CAD Agent v0.2.0: Planner Self-Correction, Hustle Auth Consolidation, and Moat Dual-Mode Gateway

Posted on Feb 24, 2026

Three projects, twelve commits, and the most interesting one is a feedback loop that teaches the planner to fix its own mistakes.

CAD Agent v0.2.0: Validation Feedback Loop

The CAD agent’s planner takes a natural language prompt and returns a structured changeset. The validator checks whether that changeset is safe to apply. In v0.1.0, a validation failure meant the user got an error message and had to rephrase their prompt.

That’s a bad user experience. The planner knows the drawing context. It knows what it tried. If the validator says “entity X doesn’t exist on layer Y,” the planner has enough information to try again with the correct layer. It shouldn’t need the user to mediate.

v0.2.0 adds a feedback loop. When validation fails, the error gets fed back to the planner as additional context, and the planner generates a corrected changeset. Up to 3 retry attempts before giving up and surfacing the error to the user.

The implementation is straightforward:

def plan_with_feedback(prompt, drawing_context, max_retries=3):
    changeset = planner.plan(prompt, drawing_context)

    for attempt in range(max_retries):
        errors = validator.validate(changeset, drawing_context)
        if not errors:
            return changeset

        feedback = format_validation_errors(errors)
        changeset = planner.plan(
            prompt,
            drawing_context,
            correction_context=feedback
        )

    return PlanResult(errors=errors, exhausted_retries=True)

The correction_context parameter is the key. It tells the planner what went wrong without changing the original prompt. The planner sees: “You tried to move entity handle 3A on layer ‘COLUMNS’ but that handle is on layer ‘GRID’. Available entities on ‘COLUMNS’: [3B, 3C, 3D].”

In testing against the mock provider, the feedback loop resolves ~60% of validation failures on the first retry. The remaining failures are genuine ambiguity in the user’s prompt that no amount of retrying will fix.

Live PDF-to-edit journey tests. End-to-end tests that start from a PDF structural drawing, extract a DXF (via an external converter), parse it, apply edits through the full pipeline, and verify the output. These caught a real bug: the DXF writer was dropping block attribute overrides during serialization. The attributes existed in memory but didn’t survive the write-to-disk path.

Backend dependency fix. A version pin conflict between ezdxf and matplotlib that only manifested on clean installs. CI was passing because the cache had a compatible combination. Fresh pip install from requirements.txt failed. Pinned matplotlib<3.9 to resolve it.

DevOps playbook. A runbook covering local dev setup, CI configuration, release tagging, and the manual test checklist. The kind of document you write after the third time someone asks “how do I run this.”

Hustle (hustlestats.io) had an auth problem that wasn’t a bug but was a security risk.

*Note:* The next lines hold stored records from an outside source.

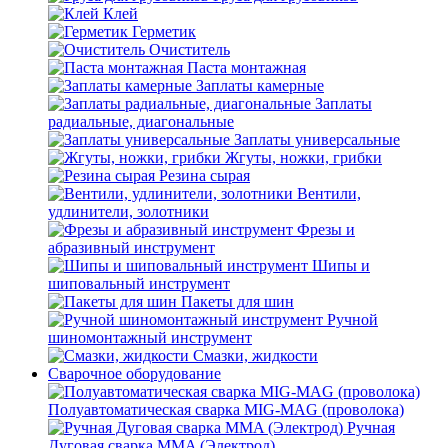
Клей
Герметик
Очиститель
Паста монтажная
Заплаты камерные
Заплаты
радиальные, диагональные
Заплаты универсальные
Жгуты, ножки, грибки
Резина сырая
Вентили,
удлинители, золотники
Фрезы и
абразивный инструмент
Шипы и
шиповальный инструмент
Пакеты для шин
Ручной
шиномонтажный инструмент
Смазки, жидкости
Сварочное оборудование
Полуавтоматическая сварка MIG-MAG (проволока)
Ручная
Дуговая сварка MMA (Электрод)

The auth system used two cookies: __session (the Firebase session cookie, HttpOnly, server-verified) and a fallback firebase-auth-token cookie that was set client-side. The fallback existed because early development had client components that needed auth state before the server middleware ran.

The fallback cookie was not HttpOnly. It was readable by JavaScript. Which means any XSS vulnerability anywhere in the app could steal the auth token.

The consolidation was two changes:

Remove the fallback cookie entirely. All auth flows now go through the single __session cookie.
Update every client component that was reading the fallback cookie to instead call a server action that checks the session cookie and returns the auth state.

The second part was the real work. Seven components were reading the fallback cookie directly. Each one needed a server action wrapper. But the tradeoff is clear: a small performance hit from the additional server roundtrip versus an XSS vector that could compromise any authenticated user.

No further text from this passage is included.